Without a vote in the Senate on the Build Back Better Act, especially with continued objections to the legislation from Sen. Joe Manchin (D-W.Va.), communities across the country are understandably concerned about the climate impacts of inaction. With increasingly frequent and catastrophic floods, freezes, hurricanes, and fires – including the recent devastating fire in Colorado – we can’t wait to transition to a cleaner economy.
But there’s another equally important provision of Build Back Better that’s getting far less attention, despite the urgent need for it: A program to help people pay their water bills so they can avoid shutoffs.
Even before the pandemic, water bills across the country skyrocketed due to failing infrastructure, shrinking city populations, and a sobering decline in federal support for water infrastructure. An estimated 15 million people, mostly people of color struggling with poverty and unemployment, lost access to clean water because they couldn’t afford their bills. Moreover, studies find nearly 77 million Americans are served by unsafe drinking water, and drinking water systems that constantly violated the law for years were 40 percent more likely to occur in places with higher percentages of residents who were people of color.
Families across America — in farmworker communities, small rural communities, and our cities — have for years paid twice for water: Once for toxic tap water and a second time for bottled water. When a family’s water is shut off, it not only creates health risks, it can also lead to the loss of their home and, in some states, losing custody of their children. Like most injustices in this country, the brunt of affordability issues has been felt by communities of color.
The water crisis is not experienced equally across communities. Addressing the issue equitably requires recognizing the combined challenges of rising water bills, histories of environmental injustice, and the impacts of climate change disproportionately affect the existing and future water security of those at the margins.
Water unaffordability is on the rise. Between 2010 and 2015, the cost of household water services in some major cities increased more than 40 percent. There are fewer protections against water shutoffs than other utilities for periods of hardship or for vulnerable populations in the United States. Protections against disconnections in electricity during extreme weather are required in many jurisdictions, and assistance programs for electricity are in place.

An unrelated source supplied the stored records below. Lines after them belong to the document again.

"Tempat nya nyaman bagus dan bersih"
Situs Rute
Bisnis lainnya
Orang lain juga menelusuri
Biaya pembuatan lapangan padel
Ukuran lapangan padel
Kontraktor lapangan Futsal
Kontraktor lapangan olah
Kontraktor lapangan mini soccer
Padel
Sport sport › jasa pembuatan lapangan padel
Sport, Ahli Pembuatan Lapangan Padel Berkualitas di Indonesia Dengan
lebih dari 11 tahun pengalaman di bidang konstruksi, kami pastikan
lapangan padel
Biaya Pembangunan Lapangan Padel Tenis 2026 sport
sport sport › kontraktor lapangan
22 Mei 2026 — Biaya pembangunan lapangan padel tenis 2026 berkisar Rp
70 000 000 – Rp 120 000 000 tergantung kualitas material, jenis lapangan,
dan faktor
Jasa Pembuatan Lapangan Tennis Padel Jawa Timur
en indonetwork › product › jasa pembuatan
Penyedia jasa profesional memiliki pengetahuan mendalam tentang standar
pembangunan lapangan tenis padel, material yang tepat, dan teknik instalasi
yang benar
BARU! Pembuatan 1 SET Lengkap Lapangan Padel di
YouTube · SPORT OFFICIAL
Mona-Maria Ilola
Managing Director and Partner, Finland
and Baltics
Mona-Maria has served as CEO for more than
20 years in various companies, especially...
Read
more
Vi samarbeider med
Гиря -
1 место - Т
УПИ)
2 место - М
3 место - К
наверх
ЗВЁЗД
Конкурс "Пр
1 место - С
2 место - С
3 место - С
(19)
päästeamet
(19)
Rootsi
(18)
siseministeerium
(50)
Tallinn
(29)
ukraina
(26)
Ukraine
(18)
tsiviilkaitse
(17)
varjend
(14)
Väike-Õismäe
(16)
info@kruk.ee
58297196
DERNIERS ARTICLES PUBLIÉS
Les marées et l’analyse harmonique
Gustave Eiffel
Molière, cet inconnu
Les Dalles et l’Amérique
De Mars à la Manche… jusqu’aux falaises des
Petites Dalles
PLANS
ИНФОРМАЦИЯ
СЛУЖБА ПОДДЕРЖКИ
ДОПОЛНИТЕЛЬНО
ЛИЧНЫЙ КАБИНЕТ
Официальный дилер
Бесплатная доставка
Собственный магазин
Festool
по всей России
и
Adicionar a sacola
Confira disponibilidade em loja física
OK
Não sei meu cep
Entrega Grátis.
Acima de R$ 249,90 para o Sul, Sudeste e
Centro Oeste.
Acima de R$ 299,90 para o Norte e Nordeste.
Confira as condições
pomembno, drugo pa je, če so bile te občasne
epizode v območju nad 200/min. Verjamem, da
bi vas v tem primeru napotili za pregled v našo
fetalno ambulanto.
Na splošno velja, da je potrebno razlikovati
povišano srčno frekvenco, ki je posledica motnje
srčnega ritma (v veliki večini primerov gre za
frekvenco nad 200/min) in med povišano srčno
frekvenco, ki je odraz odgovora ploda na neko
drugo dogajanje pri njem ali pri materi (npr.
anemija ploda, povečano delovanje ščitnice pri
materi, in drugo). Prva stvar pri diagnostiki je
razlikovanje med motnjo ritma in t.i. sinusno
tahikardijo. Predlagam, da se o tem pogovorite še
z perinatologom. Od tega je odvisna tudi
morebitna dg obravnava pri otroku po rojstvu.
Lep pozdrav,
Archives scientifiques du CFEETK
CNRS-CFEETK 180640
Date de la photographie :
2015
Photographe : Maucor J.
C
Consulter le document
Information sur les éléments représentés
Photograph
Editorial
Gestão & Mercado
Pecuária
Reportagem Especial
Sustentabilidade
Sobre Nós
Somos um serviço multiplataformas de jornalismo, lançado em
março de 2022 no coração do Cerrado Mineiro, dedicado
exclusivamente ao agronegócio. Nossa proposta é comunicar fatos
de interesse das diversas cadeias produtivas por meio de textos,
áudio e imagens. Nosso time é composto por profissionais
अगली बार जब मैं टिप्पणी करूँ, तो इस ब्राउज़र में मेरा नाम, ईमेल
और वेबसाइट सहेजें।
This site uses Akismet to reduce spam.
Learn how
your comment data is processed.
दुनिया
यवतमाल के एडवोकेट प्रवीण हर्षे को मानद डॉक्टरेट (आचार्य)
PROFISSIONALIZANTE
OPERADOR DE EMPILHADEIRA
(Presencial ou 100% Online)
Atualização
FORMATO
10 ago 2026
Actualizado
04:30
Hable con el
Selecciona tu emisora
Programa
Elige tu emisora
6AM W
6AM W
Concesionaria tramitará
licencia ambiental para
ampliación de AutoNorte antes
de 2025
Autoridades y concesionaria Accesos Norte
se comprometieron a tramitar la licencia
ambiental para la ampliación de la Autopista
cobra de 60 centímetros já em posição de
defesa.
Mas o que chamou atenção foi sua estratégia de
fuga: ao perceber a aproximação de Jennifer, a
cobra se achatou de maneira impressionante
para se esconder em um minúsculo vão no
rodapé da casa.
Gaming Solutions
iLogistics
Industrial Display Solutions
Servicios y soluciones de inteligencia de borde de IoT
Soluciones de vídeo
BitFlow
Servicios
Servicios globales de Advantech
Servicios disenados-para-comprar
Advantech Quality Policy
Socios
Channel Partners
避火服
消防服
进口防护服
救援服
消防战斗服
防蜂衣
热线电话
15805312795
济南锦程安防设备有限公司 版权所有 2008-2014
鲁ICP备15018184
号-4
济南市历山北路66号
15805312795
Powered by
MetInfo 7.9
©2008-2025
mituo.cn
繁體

Pandemic relief efforts including eviction and utility shutoff moratoriums and temporary assistance have largely worked to keep people in their homes and with access to critical utilities, including water. Most recently, the governor of New Jersey signed a bill, which passed unanimously, that extends temporary water shutoff protections through this season and creates water shutoff protections for every winter. In the immediate term, these moratoriums need to be extended and, to create sustainable change, permanent low-income water assistance programs need to be established at the federal level.
If the Build Back Better Act no longer has a chance of survival in the Senate, then Congress must pass legislation that reduces the number of families without access to water. We cannot continue to ignore the problems that predated COVID-19’s exacerbation of infrastructure underinvestment, structural racism, and inequitable water policies.
Quite bluntly, we cannot build back better without recognizing and addressing the intertwined relationship between water security, climate change, and racial and economic justice.
Congress should allocate funding for a pilot low-income water assistance program within EPA, an essential complement to water infrastructure investments that were missing from the previous bipartisan Infrastructure Investment and Jobs Act.
Although these legislative actions are vital, advocates know it is only the beginning. Support from Congress will be life-affirming and we will still need to combat the systemic issues in infrastructure and climate readiness.
It should go without saying, given this country’s past policies tinged with racism, that access to safe and affordable water is fundamental in lifting up Black, Brown, Indigenous, and low-income communities that continue to bear the brunt of climate change and the country’s failing water infrastructure.
Ensuring everyone has access to safe, affordable water is not simply the “right thing to do,” but essential to navigating resource scarcity and our overdue dedication to racial justice.